Mo., 16.09.2019

Rietberg: Förderverein entwickelt mit André Kuper neue Ideen für Gartenschaupark Mustergartenschau im Klimapark

Landtagspräsident und Fördervereinsmitglied André Kuper plädiert für einen Erhalt und eine Weiterentwicklung des Klimaparks.

Landtagspräsident und Fördervereinsmitglied André Kuper plädiert für einen Erhalt und eine Weiterentwicklung des Klimaparks. Foto: Petra Blöß

Von Petra Blöß

Rietberg (WB). Landtagspräsident und ehemaliger Bürgermeister André Kuper (CDU) plädiert für einen Erhalt der Flächen im Klimapark und deren Überarbeitung. »In Zeiten, in denen Klimaschutz so hohe Bedeutung hat, brauchen wir in Deutschland eher mehr denn weniger solcher Anlagen«, sagte er beim Grillfest des Fördervereins Gartenschaupark.

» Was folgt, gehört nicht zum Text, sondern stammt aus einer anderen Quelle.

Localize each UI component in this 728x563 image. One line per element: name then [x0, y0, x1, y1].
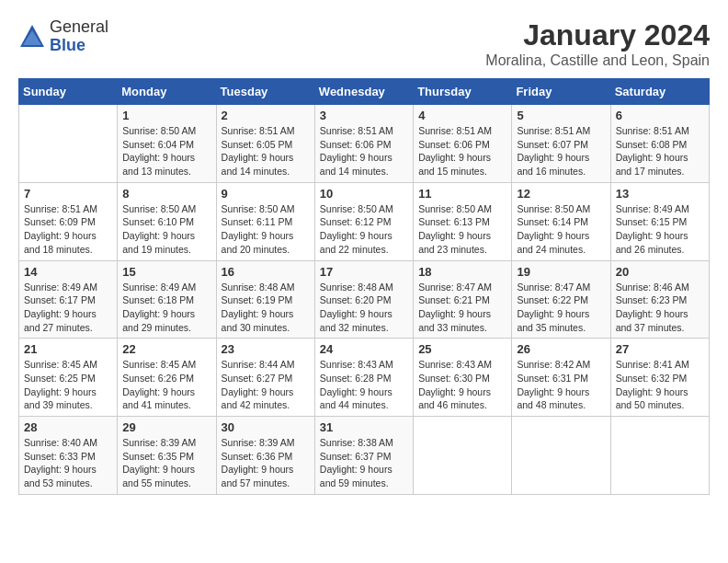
- week-row-3: 21Sunrise: 8:45 AMSunset: 6:25 PMDayligh…: [19, 339, 710, 417]
- logo: General Blue: [18, 18, 108, 55]
- day-cell: 25Sunrise: 8:43 AMSunset: 6:30 PMDayligh…: [414, 339, 512, 417]
- week-row-1: 7Sunrise: 8:51 AMSunset: 6:09 PMDaylight…: [19, 182, 710, 260]
- week-row-4: 28Sunrise: 8:40 AMSunset: 6:33 PMDayligh…: [19, 417, 710, 495]
- day-info: Sunrise: 8:50 AMSunset: 6:04 PMDaylight:…: [122, 124, 210, 178]
- day-number: 9: [222, 187, 310, 201]
- day-info: Sunrise: 8:39 AMSunset: 6:35 PMDaylight:…: [122, 436, 210, 490]
- day-number: 10: [320, 187, 408, 201]
- day-number: 25: [418, 342, 506, 356]
- day-number: 19: [517, 265, 605, 279]
- day-info: Sunrise: 8:38 AMSunset: 6:37 PMDaylight:…: [320, 436, 408, 490]
- month-title: January 2024: [485, 18, 710, 52]
- day-info: Sunrise: 8:44 AMSunset: 6:27 PMDaylight:…: [222, 358, 310, 412]
- day-number: 11: [418, 187, 506, 201]
- day-cell: 7Sunrise: 8:51 AMSunset: 6:09 PMDaylight…: [19, 182, 118, 260]
- day-info: Sunrise: 8:42 AMSunset: 6:31 PMDaylight:…: [517, 358, 605, 412]
- day-cell: 14Sunrise: 8:49 AMSunset: 6:17 PMDayligh…: [19, 260, 118, 339]
- day-number: 13: [616, 187, 704, 201]
- day-number: 7: [24, 187, 112, 201]
- day-number: 30: [222, 420, 310, 434]
- logo-blue-text: Blue: [50, 37, 108, 55]
- day-cell: 31Sunrise: 8:38 AMSunset: 6:37 PMDayligh…: [314, 417, 413, 495]
- day-info: Sunrise: 8:49 AMSunset: 6:17 PMDaylight:…: [24, 281, 112, 335]
- day-cell: [414, 417, 512, 495]
- day-info: Sunrise: 8:47 AMSunset: 6:22 PMDaylight:…: [517, 281, 605, 335]
- header-row: SundayMondayTuesdayWednesdayThursdayFrid…: [19, 79, 710, 105]
- day-number: 5: [517, 109, 605, 122]
- day-info: Sunrise: 8:50 AMSunset: 6:14 PMDaylight:…: [517, 202, 605, 257]
- day-info: Sunrise: 8:50 AMSunset: 6:10 PMDaylight:…: [122, 202, 210, 257]
- day-info: Sunrise: 8:50 AMSunset: 6:11 PMDaylight:…: [222, 202, 310, 257]
- day-info: Sunrise: 8:51 AMSunset: 6:08 PMDaylight:…: [616, 124, 704, 178]
- day-info: Sunrise: 8:49 AMSunset: 6:15 PMDaylight:…: [616, 202, 704, 257]
- day-cell: 4Sunrise: 8:51 AMSunset: 6:06 PMDaylight…: [414, 105, 512, 183]
- header-day-tuesday: Tuesday: [216, 79, 314, 105]
- day-cell: [19, 105, 118, 183]
- day-info: Sunrise: 8:48 AMSunset: 6:19 PMDaylight:…: [222, 281, 310, 335]
- day-number: 14: [24, 265, 112, 279]
- day-number: 27: [616, 342, 704, 356]
- day-number: 31: [320, 420, 408, 434]
- day-cell: 21Sunrise: 8:45 AMSunset: 6:25 PMDayligh…: [19, 339, 118, 417]
- week-row-2: 14Sunrise: 8:49 AMSunset: 6:17 PMDayligh…: [19, 260, 710, 339]
- day-info: Sunrise: 8:45 AMSunset: 6:26 PMDaylight:…: [122, 358, 210, 412]
- day-cell: 27Sunrise: 8:41 AMSunset: 6:32 PMDayligh…: [610, 339, 709, 417]
- day-number: 15: [122, 265, 210, 279]
- day-number: 24: [320, 342, 408, 356]
- day-cell: 6Sunrise: 8:51 AMSunset: 6:08 PMDaylight…: [610, 105, 709, 183]
- day-number: 1: [122, 109, 210, 122]
- day-number: 4: [418, 109, 506, 122]
- day-number: 26: [517, 342, 605, 356]
- day-cell: 22Sunrise: 8:45 AMSunset: 6:26 PMDayligh…: [118, 339, 216, 417]
- day-number: 20: [616, 265, 704, 279]
- day-cell: 5Sunrise: 8:51 AMSunset: 6:07 PMDaylight…: [512, 105, 610, 183]
- day-cell: 3Sunrise: 8:51 AMSunset: 6:06 PMDaylight…: [314, 105, 413, 183]
- title-block: January 2024 Moralina, Castille and Leon…: [485, 18, 710, 69]
- day-cell: 1Sunrise: 8:50 AMSunset: 6:04 PMDaylight…: [118, 105, 216, 183]
- logo-text: General Blue: [50, 18, 108, 55]
- logo-general-text: General: [50, 18, 108, 37]
- day-number: 8: [122, 187, 210, 201]
- day-cell: 10Sunrise: 8:50 AMSunset: 6:12 PMDayligh…: [314, 182, 413, 260]
- day-cell: 12Sunrise: 8:50 AMSunset: 6:14 PMDayligh…: [512, 182, 610, 260]
- day-info: Sunrise: 8:51 AMSunset: 6:06 PMDaylight:…: [320, 124, 408, 178]
- header-day-wednesday: Wednesday: [314, 79, 413, 105]
- day-info: Sunrise: 8:51 AMSunset: 6:06 PMDaylight:…: [418, 124, 506, 178]
- header-day-thursday: Thursday: [414, 79, 512, 105]
- day-cell: 17Sunrise: 8:48 AMSunset: 6:20 PMDayligh…: [314, 260, 413, 339]
- calendar-header: SundayMondayTuesdayWednesdayThursdayFrid…: [19, 79, 710, 105]
- logo-icon: [18, 23, 46, 51]
- day-number: 17: [320, 265, 408, 279]
- day-cell: 16Sunrise: 8:48 AMSunset: 6:19 PMDayligh…: [216, 260, 314, 339]
- day-cell: 15Sunrise: 8:49 AMSunset: 6:18 PMDayligh…: [118, 260, 216, 339]
- day-cell: [512, 417, 610, 495]
- day-cell: 24Sunrise: 8:43 AMSunset: 6:28 PMDayligh…: [314, 339, 413, 417]
- day-cell: 9Sunrise: 8:50 AMSunset: 6:11 PMDaylight…: [216, 182, 314, 260]
- day-number: 29: [122, 420, 210, 434]
- day-cell: 2Sunrise: 8:51 AMSunset: 6:05 PMDaylight…: [216, 105, 314, 183]
- day-cell: 20Sunrise: 8:46 AMSunset: 6:23 PMDayligh…: [610, 260, 709, 339]
- day-number: 6: [616, 109, 704, 122]
- day-cell: 30Sunrise: 8:39 AMSunset: 6:36 PMDayligh…: [216, 417, 314, 495]
- day-number: 3: [320, 109, 408, 122]
- day-cell: 29Sunrise: 8:39 AMSunset: 6:35 PMDayligh…: [118, 417, 216, 495]
- location-subtitle: Moralina, Castille and Leon, Spain: [485, 52, 710, 69]
- day-number: 18: [418, 265, 506, 279]
- day-info: Sunrise: 8:40 AMSunset: 6:33 PMDaylight:…: [24, 436, 112, 490]
- day-number: 2: [222, 109, 310, 122]
- day-info: Sunrise: 8:39 AMSunset: 6:36 PMDaylight:…: [222, 436, 310, 490]
- day-info: Sunrise: 8:45 AMSunset: 6:25 PMDaylight:…: [24, 358, 112, 412]
- day-info: Sunrise: 8:43 AMSunset: 6:28 PMDaylight:…: [320, 358, 408, 412]
- header-day-monday: Monday: [118, 79, 216, 105]
- day-info: Sunrise: 8:50 AMSunset: 6:12 PMDaylight:…: [320, 202, 408, 257]
- day-cell: [610, 417, 709, 495]
- day-cell: 19Sunrise: 8:47 AMSunset: 6:22 PMDayligh…: [512, 260, 610, 339]
- day-number: 22: [122, 342, 210, 356]
- day-number: 23: [222, 342, 310, 356]
- day-number: 12: [517, 187, 605, 201]
- day-info: Sunrise: 8:49 AMSunset: 6:18 PMDaylight:…: [122, 281, 210, 335]
- day-info: Sunrise: 8:47 AMSunset: 6:21 PMDaylight:…: [418, 281, 506, 335]
- day-info: Sunrise: 8:48 AMSunset: 6:20 PMDaylight:…: [320, 281, 408, 335]
- day-info: Sunrise: 8:51 AMSunset: 6:07 PMDaylight:…: [517, 124, 605, 178]
- day-cell: 26Sunrise: 8:42 AMSunset: 6:31 PMDayligh…: [512, 339, 610, 417]
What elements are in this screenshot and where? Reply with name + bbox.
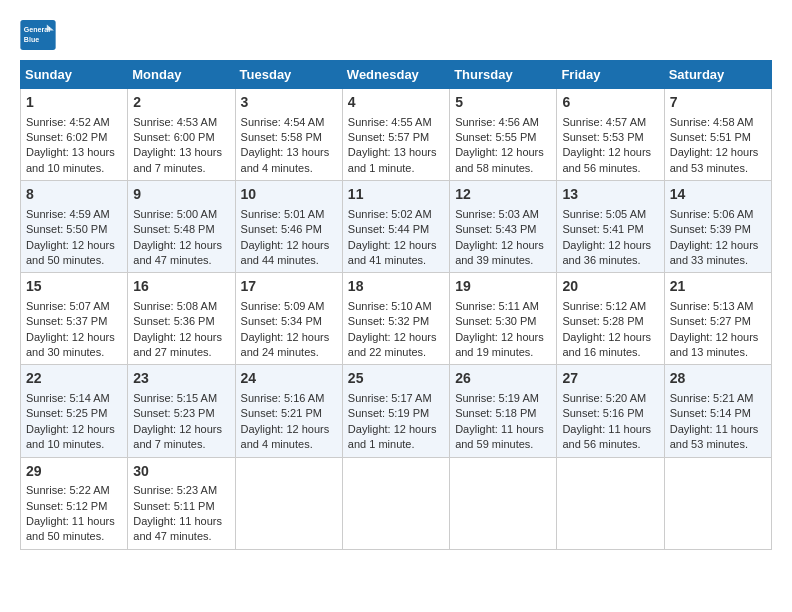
- daylight-text: Daylight: 12 hours and 19 minutes.: [455, 331, 544, 358]
- sunset-text: Sunset: 5:14 PM: [670, 407, 751, 419]
- calendar-cell: 28 Sunrise: 5:21 AM Sunset: 5:14 PM Dayl…: [664, 365, 771, 457]
- sunset-text: Sunset: 6:00 PM: [133, 131, 214, 143]
- daylight-text: Daylight: 12 hours and 22 minutes.: [348, 331, 437, 358]
- calendar-cell: 15 Sunrise: 5:07 AM Sunset: 5:37 PM Dayl…: [21, 273, 128, 365]
- sunset-text: Sunset: 5:55 PM: [455, 131, 536, 143]
- sunset-text: Sunset: 5:50 PM: [26, 223, 107, 235]
- calendar-cell: 5 Sunrise: 4:56 AM Sunset: 5:55 PM Dayli…: [450, 89, 557, 181]
- daylight-text: Daylight: 13 hours and 4 minutes.: [241, 146, 330, 173]
- calendar-cell: 20 Sunrise: 5:12 AM Sunset: 5:28 PM Dayl…: [557, 273, 664, 365]
- day-number: 12: [455, 185, 551, 205]
- sunset-text: Sunset: 5:34 PM: [241, 315, 322, 327]
- daylight-text: Daylight: 12 hours and 41 minutes.: [348, 239, 437, 266]
- daylight-text: Daylight: 11 hours and 50 minutes.: [26, 515, 115, 542]
- calendar-cell: [342, 457, 449, 549]
- daylight-text: Daylight: 13 hours and 7 minutes.: [133, 146, 222, 173]
- day-number: 30: [133, 462, 229, 482]
- calendar-cell: 23 Sunrise: 5:15 AM Sunset: 5:23 PM Dayl…: [128, 365, 235, 457]
- sunrise-text: Sunrise: 5:14 AM: [26, 392, 110, 404]
- day-number: 13: [562, 185, 658, 205]
- daylight-text: Daylight: 11 hours and 59 minutes.: [455, 423, 544, 450]
- sunrise-text: Sunrise: 5:00 AM: [133, 208, 217, 220]
- sunrise-text: Sunrise: 5:08 AM: [133, 300, 217, 312]
- day-number: 20: [562, 277, 658, 297]
- calendar-cell: 19 Sunrise: 5:11 AM Sunset: 5:30 PM Dayl…: [450, 273, 557, 365]
- sunrise-text: Sunrise: 5:07 AM: [26, 300, 110, 312]
- daylight-text: Daylight: 12 hours and 24 minutes.: [241, 331, 330, 358]
- sunrise-text: Sunrise: 5:02 AM: [348, 208, 432, 220]
- sunrise-text: Sunrise: 5:22 AM: [26, 484, 110, 496]
- calendar-cell: 26 Sunrise: 5:19 AM Sunset: 5:18 PM Dayl…: [450, 365, 557, 457]
- column-header-sunday: Sunday: [21, 61, 128, 89]
- sunrise-text: Sunrise: 4:54 AM: [241, 116, 325, 128]
- column-header-tuesday: Tuesday: [235, 61, 342, 89]
- sunrise-text: Sunrise: 5:11 AM: [455, 300, 539, 312]
- week-row-3: 15 Sunrise: 5:07 AM Sunset: 5:37 PM Dayl…: [21, 273, 772, 365]
- daylight-text: Daylight: 12 hours and 56 minutes.: [562, 146, 651, 173]
- day-number: 29: [26, 462, 122, 482]
- day-number: 1: [26, 93, 122, 113]
- sunset-text: Sunset: 5:46 PM: [241, 223, 322, 235]
- calendar-cell: 1 Sunrise: 4:52 AM Sunset: 6:02 PM Dayli…: [21, 89, 128, 181]
- sunset-text: Sunset: 5:39 PM: [670, 223, 751, 235]
- svg-text:General: General: [24, 26, 50, 33]
- sunrise-text: Sunrise: 5:10 AM: [348, 300, 432, 312]
- daylight-text: Daylight: 11 hours and 56 minutes.: [562, 423, 651, 450]
- sunrise-text: Sunrise: 5:06 AM: [670, 208, 754, 220]
- header-row: SundayMondayTuesdayWednesdayThursdayFrid…: [21, 61, 772, 89]
- svg-rect-0: [20, 20, 55, 50]
- sunrise-text: Sunrise: 4:57 AM: [562, 116, 646, 128]
- sunset-text: Sunset: 5:48 PM: [133, 223, 214, 235]
- day-number: 17: [241, 277, 337, 297]
- calendar-cell: 7 Sunrise: 4:58 AM Sunset: 5:51 PM Dayli…: [664, 89, 771, 181]
- calendar-cell: 24 Sunrise: 5:16 AM Sunset: 5:21 PM Dayl…: [235, 365, 342, 457]
- day-number: 8: [26, 185, 122, 205]
- calendar-cell: 8 Sunrise: 4:59 AM Sunset: 5:50 PM Dayli…: [21, 181, 128, 273]
- sunset-text: Sunset: 5:18 PM: [455, 407, 536, 419]
- day-number: 9: [133, 185, 229, 205]
- sunset-text: Sunset: 5:58 PM: [241, 131, 322, 143]
- daylight-text: Daylight: 12 hours and 58 minutes.: [455, 146, 544, 173]
- sunset-text: Sunset: 5:25 PM: [26, 407, 107, 419]
- calendar-cell: 6 Sunrise: 4:57 AM Sunset: 5:53 PM Dayli…: [557, 89, 664, 181]
- week-row-1: 1 Sunrise: 4:52 AM Sunset: 6:02 PM Dayli…: [21, 89, 772, 181]
- daylight-text: Daylight: 12 hours and 30 minutes.: [26, 331, 115, 358]
- daylight-text: Daylight: 12 hours and 53 minutes.: [670, 146, 759, 173]
- sunrise-text: Sunrise: 5:12 AM: [562, 300, 646, 312]
- sunrise-text: Sunrise: 5:09 AM: [241, 300, 325, 312]
- column-header-wednesday: Wednesday: [342, 61, 449, 89]
- sunrise-text: Sunrise: 4:59 AM: [26, 208, 110, 220]
- calendar-cell: 18 Sunrise: 5:10 AM Sunset: 5:32 PM Dayl…: [342, 273, 449, 365]
- logo: General Blue: [20, 20, 60, 50]
- sunset-text: Sunset: 5:53 PM: [562, 131, 643, 143]
- calendar-cell: 25 Sunrise: 5:17 AM Sunset: 5:19 PM Dayl…: [342, 365, 449, 457]
- sunrise-text: Sunrise: 4:53 AM: [133, 116, 217, 128]
- calendar-cell: [664, 457, 771, 549]
- sunrise-text: Sunrise: 4:58 AM: [670, 116, 754, 128]
- calendar-table: SundayMondayTuesdayWednesdayThursdayFrid…: [20, 60, 772, 550]
- sunrise-text: Sunrise: 5:13 AM: [670, 300, 754, 312]
- calendar-cell: 2 Sunrise: 4:53 AM Sunset: 6:00 PM Dayli…: [128, 89, 235, 181]
- daylight-text: Daylight: 12 hours and 1 minute.: [348, 423, 437, 450]
- calendar-cell: 30 Sunrise: 5:23 AM Sunset: 5:11 PM Dayl…: [128, 457, 235, 549]
- sunrise-text: Sunrise: 5:21 AM: [670, 392, 754, 404]
- logo-icon: General Blue: [20, 20, 56, 50]
- day-number: 19: [455, 277, 551, 297]
- day-number: 5: [455, 93, 551, 113]
- sunrise-text: Sunrise: 4:52 AM: [26, 116, 110, 128]
- day-number: 23: [133, 369, 229, 389]
- calendar-cell: 29 Sunrise: 5:22 AM Sunset: 5:12 PM Dayl…: [21, 457, 128, 549]
- calendar-cell: [235, 457, 342, 549]
- daylight-text: Daylight: 12 hours and 36 minutes.: [562, 239, 651, 266]
- sunset-text: Sunset: 5:32 PM: [348, 315, 429, 327]
- sunrise-text: Sunrise: 5:15 AM: [133, 392, 217, 404]
- sunset-text: Sunset: 5:27 PM: [670, 315, 751, 327]
- day-number: 24: [241, 369, 337, 389]
- week-row-5: 29 Sunrise: 5:22 AM Sunset: 5:12 PM Dayl…: [21, 457, 772, 549]
- sunset-text: Sunset: 5:30 PM: [455, 315, 536, 327]
- column-header-saturday: Saturday: [664, 61, 771, 89]
- daylight-text: Daylight: 12 hours and 44 minutes.: [241, 239, 330, 266]
- daylight-text: Daylight: 12 hours and 4 minutes.: [241, 423, 330, 450]
- sunset-text: Sunset: 5:43 PM: [455, 223, 536, 235]
- calendar-cell: [450, 457, 557, 549]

André Kuper gehört dem Vorstand des Fördervereins an. Als Rietberger Bürgermeister war er Motor für die Entstehung des seinerzeit europaweit einmaligen Mustergeländes samt modernem Technologiepark. Vor 150 Teilnehmern des Grillfestes gab er einen Überblick über die Gründerzeit, die Motivation der Akteure und die Begeisterung, mit der man ans Werk ging. Sicher mit zur großen Resonanz trugen die im Vorfeld geführten Diskussionen um eine mögliche Schließung des Klimaparks bei. Nicht wenige der Vereinsmitglieder äußerten ihren Unmut über das Vorhaben, die Fläche nur zum Teil zu erhalten und einer Wohnbebauung zuzuführen. Gartenschaupark-Geschäftsführer Peter Milsch, selbst einer der so genannten Projektpartner im Klimagelände, fasste für die vielen interessierten Gäste das Ergebnis der Sondersitzung des Fachausschusses zusammen. Antworten auf Fragen wie »wenn der Klimapark Sache der Stadt ist, warum wird im Aufsichtsrat der Park GmbH über eine Schließung gesprochen und nicht in den politischen Gremien der Stadt?« blieben allerdings offen.

Anregungen aus Appeltern

Kuper sah eine Fortführung vor allem auch unter dem umweltpädagogischen Ansatz, mit dem Kinder und Schüler an das Thema herangeführt werden könnten. Zudem berichtete er von einer Besichtigung, die er, Landschaftsarchitekt Jürgen Edenfeld und Peter Milsch im Frühjahr unternommen hatten. Ziel waren seinerzeit die Gärten von Appeltern nicht weit von Nijmwegen. Hier informierte sich das Trio über Mustergärten, die speziell ausgerichtet sind auf den Klimawandel und war begeistert von den Anlagen. Da die eigentlichen wenigen verbliebenen Mustergärten von der NRW-LGS 2008 dringend der Überarbeitung bedürften - sie liegen im Familienbereich Neuenkirchen - sei eine Verlegung beispielhafter Gärten in die Flächen des Klimaparks denkbar, so Milsch. Hier könne dann laut Kuper gerade auch der Blick gerichtet werden auf das, was künftig sinnvolle Gartenparzellen sein könnten, ohne Schotter, mit klimaresistenten Pflanzen und Blühexemplaren, die den Insekten als Lebensraum dienen könnten. Ebenso seien Anpflanzungen von Baumarten in kleinen Waldstücken vorstellbar, die anders als beispielsweise Fichten, auch lange Trockenperioden vertragen.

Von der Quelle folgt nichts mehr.